Chronic vasopressin V(1A) but not V(2) receptor antagonism prevents heart failure in chronically infarcted rats.

Evidence is increasing that therapeutic modulation of neurohormonal activation with vasopressin receptor antagonists via V(1A) and V(2) receptors may favourably affect prognosis of heart failure. This study was designed to compare in vivo hemodynamic effects of early treatment (1-21 days after infarction) with a V(1A) (SR-49059 or ((2S)1-[(2R3S)-5-chloro-3-(2-chlorophenyl)-1-(3,4-dimethoxybenzene-sulfonyl)-3-hydroxy-2,3-dihydro-1H-indole-2-carbonyl]-pyrrolidine-2-carboxamide); 0.3 mg/kg/day) and a V(2) (SR-121463B or (1-[4-(N-tert-Butylcarbamoyl)-2-methoxybenzene sulfonyl]-5-ethoxy-3-spiro-[4-(2-morpholinoethyoxy)-cyclo-hexane]indol-2one,furmate; 0.5 mg/kg/day) receptor antagonist in myocardial infarcted rats, chronically instrumented for hemodynamic measurements. Left ventricular dysfunction in conscious myocardial infarcted rats, which was evidenced by a significantly decreased cardiac output (myocardial infarction: 70+/-3 vs. sham: 81 +/- 3 ml/min) and stroke volume (myocardial infarction: 190 +/- 10 vs. sham: 221 +/- 7 microl), was restored by the vasopressin V(1A) (81+/-2 ml and 224 +/- 5 microl, respectively) but not V(2) receptor antagonist.

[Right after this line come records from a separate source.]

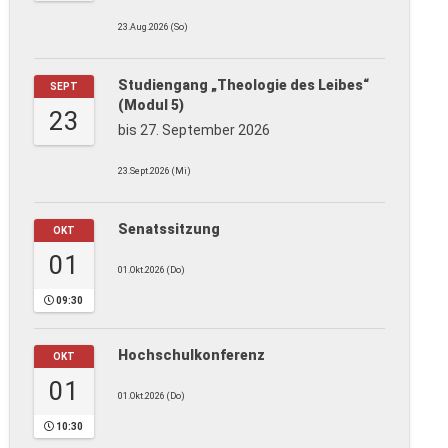
23.Aug.2026 (So)
Studiengang „Theologie des Leibes“
SEPT
(Modul 5)
23
bis 27. September 2026
23.Sept.2026 (Mi)
Senatssitzung
OKT
01
01.Okt.2026 (Do)
09:30
Hochschulkonferenz
OKT
01
01.Okt.2026 (Do)
10:30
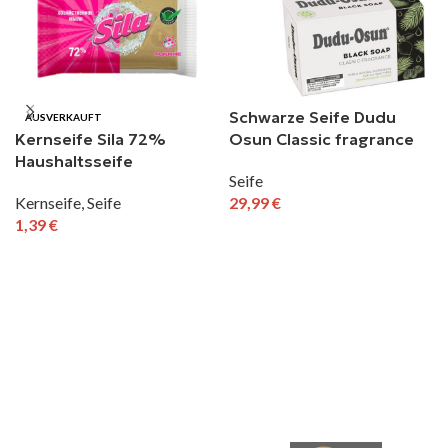
Schwarze Seife Dudu
AUSVERKAUFT
Kernseife Sila 72%
Osun Classic fragrance
Haushaltsseife
10 x 150 g
Seife
Schmierseife 200 g
Kernseife
,
Seife
29,99
€
1,39
€
IN DEN WARENKORB
WEITERLESEN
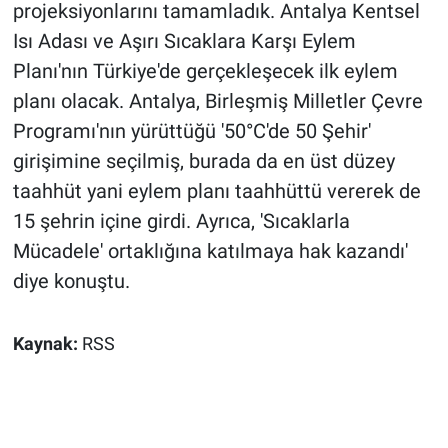
projeksiyonlarını tamamladık. Antalya Kentsel
Isı Adası ve Aşırı Sıcaklara Karşı Eylem
Planı'nın Türkiye'de gerçekleşecek ilk eylem
planı olacak. Antalya, Birleşmiş Milletler Çevre
Programı'nın yürüttüğü '50°C'de 50 Şehir'
girişimine seçilmiş, burada da en üst düzey
taahhüt yani eylem planı taahhüttü vererek de
15 şehrin içine girdi. Ayrıca, 'Sıcaklarla
Mücadele' ortaklığına katılmaya hak kazandı'
diye konuştu.
Kaynak:
RSS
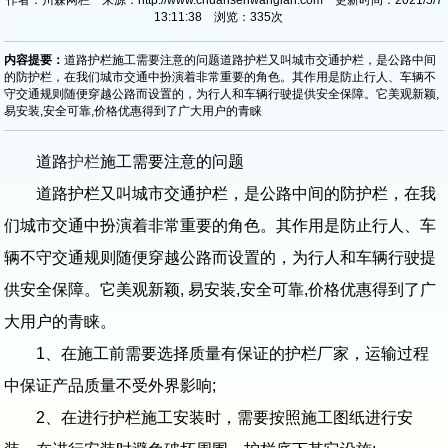
13:11:38 浏览：
335
次
内容提要：
道路护栏施工需要注意的问题道路护栏又叫城市交通护栏，是公路中间
的防护栏，在我们城市交通中扮演着非常重要的角色。其作用是防止行人、车辆不
守交通规则随便穿越公路而设置的，为行人和车辆行驶提供安全保障。它美观新颖,
易安装,安全可靠,价格优惠得到了广大用户的青睐
道路
护栏
施工需要注意的问题
道路护栏又叫城市交通护栏，是公路中间的防护栏，在我
们城市交通中扮演着非常重要的角色。其作用是防止行人、车
辆不守交通规则随便穿越公路而设置的，为行人和车辆行驶提
供安全保障。它美观新颖, 易安装,安全可靠,价格优惠得到了广
大用户的青睐。
1、在施工前需要选择质量有保证的护栏厂家，运输过程
中保证产品质量不受外界影响;
2、在进行护栏施工安装时，需要按照施工图纸进行安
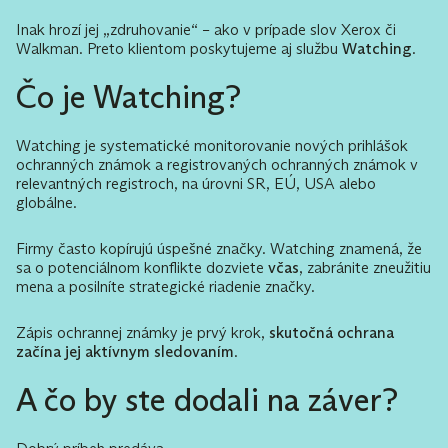
Inak hrozí jej „zdruhovanie“ – ako v prípade slov Xerox či
Walkman. Preto klientom poskytujeme aj službu
Watching
.
Čo je Watching?
Watching je systematické monitorovanie nových prihlášok
ochranných známok a registrovaných ochranných známok v
relevantných registroch, na úrovni SR, EÚ, USA alebo
globálne.
Firmy často kopírujú úspešné značky. Watching znamená, že
sa o potenciálnom konflikte dozviete
včas
, zabránite zneužitiu
mena a posilníte strategické riadenie značky.
Zápis ochrannej známky je prvý krok,
skutočná ochrana
začína jej aktívnym sledovaním
.
A čo by ste dodali na záver?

Improved cardiac output with the vasopressin V(1A) receptor antagonist resulted from an increased stroke volume at a reduced myocardial infarction induced tachycardia. In addition to the hemodynamic measurements, left ventricular hypertrophy and capillary density were determined, histologically measured as the cross-sectional area of Gomori-stained myocytes and Lectin-stained capillaries per tissue area, respectively. The observed left ventricular concentric hypertrophy (myocardial infarction: 525 +/- 38 vs. sham: 347 +/- 28 microm(2); P < 0.05) and reduced capillary density (myocardial infarction: 2068 +/- 162 vs. sham: 2800 +/- 250 number/mm(2); P<0.05) in the spared myocardium of myocardial infarcted rats, remained unaffected by the vasopressin V(1A) or V(2) receptor antagonist. Thus, chronic vasopressin V(1A) but not V(2) receptor blockade prevents heart failure in 3-week-old infarcted rats. Moreover, the improved cardiac function could not attributed to changes in left ventricular hypertrophy and/or capillary density.